Thursday, November 24, 2016

On being thankful for...

Before I moved to Minnesota, I lived up the road from Plymouth Rock and Plimoth Plantation. As a native son of Massachusetts, I learned most of the traditional stories of the First Thanksgiving and the (real) Tea Party rebellion. At the time I lived in Massachusetts, there was nothing (that I knew of) similar to Birchbark Books in Minneapolis. From places like Birchbark, I've learned about less traditional, and more accurate, versions of the Thanksgiving story. This Thanksgiving, in particular, I'm thankful that Minnesota has and supports book stores like Birchbark and organizations like the Minnesota Humanities Center and the Bdote Memory Map.

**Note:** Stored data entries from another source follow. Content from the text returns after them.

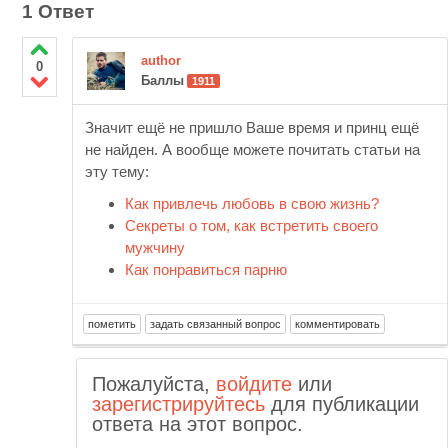
1 Ответ
author
0
Баллы
1911
Значит ещё не пришло Ваше время и принц ещё
не найден. А вообще можете почитать статьи на
эту тему:
Как привлечь любовь в свою жизнь?
Секреты о том, как встретить своего
мужчину
Как понравиться парню
Пожалуйста,
войдите
или
зарегистрируйтесь
для публикации
ответа на этот вопрос.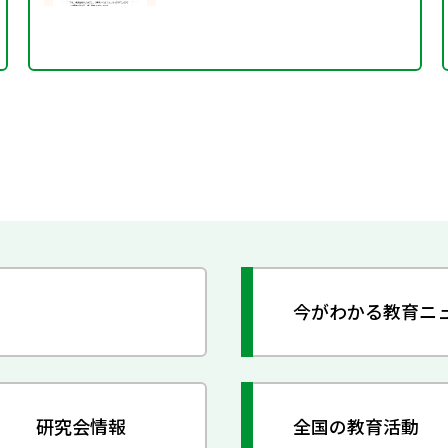
今がわかる教育ニ
研究会情報
全国の教育活動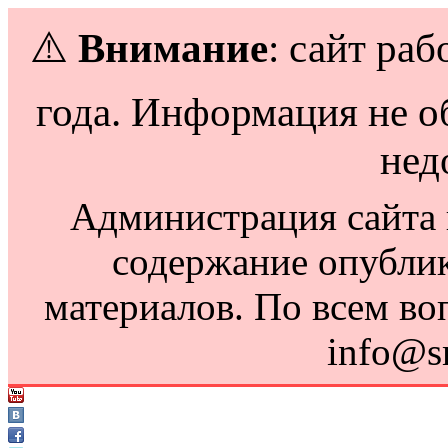
⚠️
Внимание
: сайт раб
года. Информация не о
нед
Администрация сайта н
содержание опубли
материалов. По всем во
info@s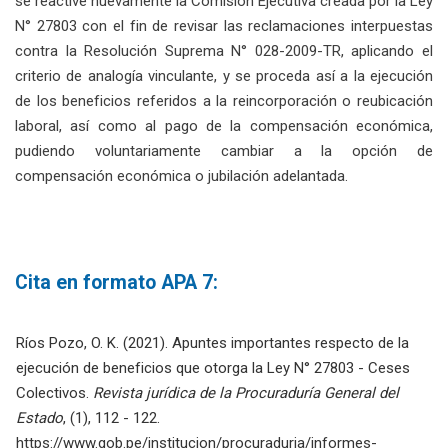
se reactive nuevamente la Comisión Ejecutiva creada por la Ley
N° 27803 con el fin de revisar las reclamaciones interpuestas
contra la Resolución Suprema N° 028-2009-TR, aplicando el
criterio de analogía vinculante, y se proceda así a la ejecución
de los beneficios referidos a la reincorporación o reubicación
laboral, así como al pago de la compensación económica,
pudiendo voluntariamente cambiar a la opción de
compensación económica o jubilación adelantada.
Cita en formato APA 7:
Ríos Pozo, O. K. (2021). Apuntes importantes respecto de la
ejecución de beneficios que otorga la Ley N° 27803 - Ceses
Colectivos.
Revista jurídica de la Procuraduría General del
Estado
, (1), 112 - 122.
https://www.gob.pe/institucion/procuraduria/informes-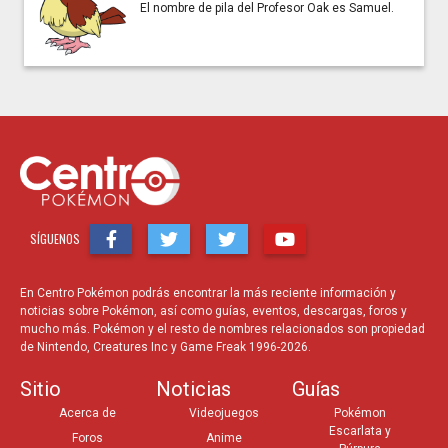
El nombre de pila del Profesor Oak es Samuel.
SÍGUENOS
En Centro Pokémon podrás encontrar la más reciente información y
noticias sobre Pokémon, así como guías, eventos, descargas, foros y
mucho más. Pokémon y el resto de nombres relacionados son propiedad
de Nintendo, Creatures Inc y Game Freak 1996-2026.
Sitio
Noticias
Guías
Acerca de
Videojuegos
Pokémon
Escarlata y
Foros
Anime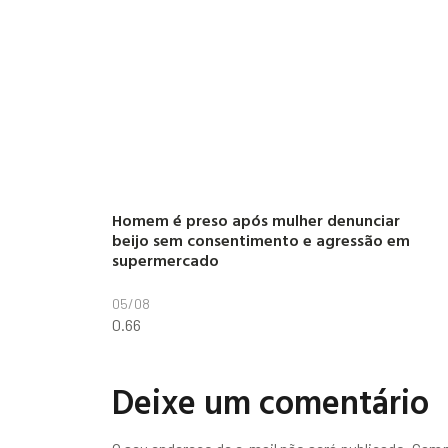
Homem é preso após mulher denunciar
beijo sem consentimento e agressão em
supermercado
05/08
Deixe um comentário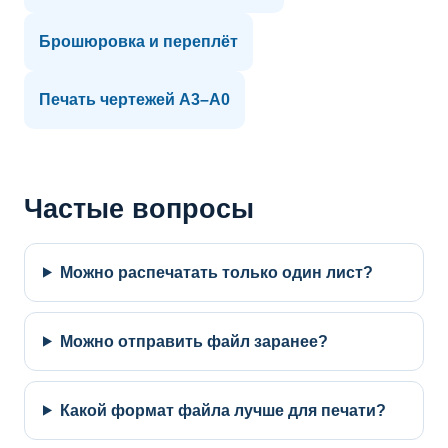
Брошюровка и переплёт
Печать чертежей A3–A0
Частые вопросы
Можно распечатать только один лист?
Можно отправить файл заранее?
Какой формат файла лучше для печати?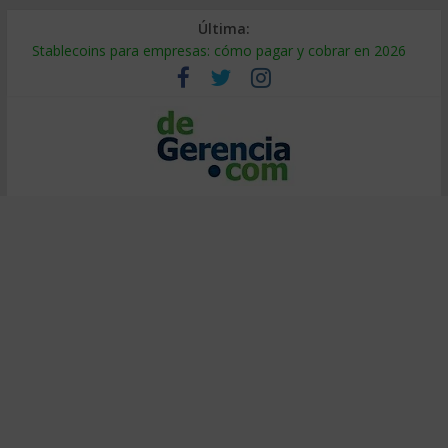
Última:
Stablecoins para empresas: cómo pagar y cobrar en 2026
Despido silencioso: qué es y por qué sale tan caro
IA en selección de personal: cómo auditarla a tiempo
Trabajo forzoso en la cadena de suministro: qué hacer
Mercado hispano de EE. UU.: cómo segmentarlo y venderle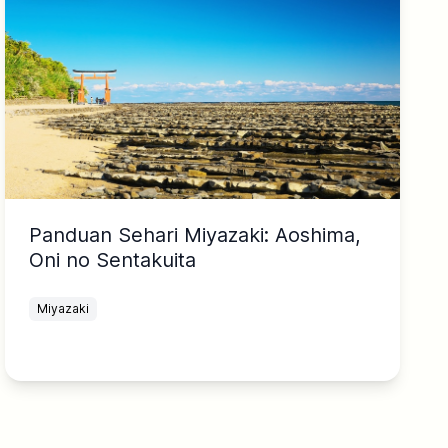
Panduan Sehari Miyazaki: Aoshima,
Oni no Sentakuita
Miyazaki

was turkey on the first Thanksgiving menu?
was turkey on the first Thanksgiving menu?
Photo by J. Harrington

To be clear, although I'm thankful and grateful for my family, friends, pets, health and, not least, the fact that I'm still here to enjoy them, I'm also particularly thankful these days for writers such as Rebecca Solnit, who wrote (and updated) Hope in the Dark, and Terry Tempest Williams for living and writing Finding Beauty in a Broken World. We can definitely be thankful for such insight and guidance as we seem to be in the midst of that Chinese curse of living in interesting times. Although I'm inclined to accept the version of the story that the Pilgrims came to North America to escape religious persecution and discrimination in England, I'll be particularly full of thanksgiving on the day that the citizens of the United States stop dragging that kind of baggage with them and paying it forward. Thanksgiving is a holiday to be shared with family, friends, and especially those who differ from us and those who have been less lucky than many of us are. Think about how much of what you have is largely an accident of where, when and to whom you were born. Can any of us really claim credit for that (John Calvin notwithstanding)?

How Wonderful


By Irving Feldman


How wonderful to be understood,
to just sit here while some kind person
relieves you of the awful burden
of having to explain yourself, of having
to find other words to say what you meant,
or what you think you thought you meant,
and of the worse burden of finding no words,
of being struck dumb . . . because some bright person
has found just the right words for you—and you
have only to sit here and be grateful
for words so quiet so discerning they seem
not words but literate light, in which
your merely lucid blossoming grows lustrous.
How wonderful that is!

And how altogether wonderful it is
not to be understood, not at all, to, well,
just sit here while someone not unkindly
is saying those impossibly wrong things,
or quite possibly they’re the right things
if you are, which you’re not, that someone
—a difference, finally, so indifferent
it would be conceit not to let it pass,
unkindness, really, to spoil someone’s fun.
And so you don’t mind, you welcome the umbrage
of those high murmurings over your head,
having found, after all, you are grateful
—and you understand this, how wonderful!—
that you’ve been led to be quietly yourself,
like a root growing wise in darkness
under the light litter, the falling words.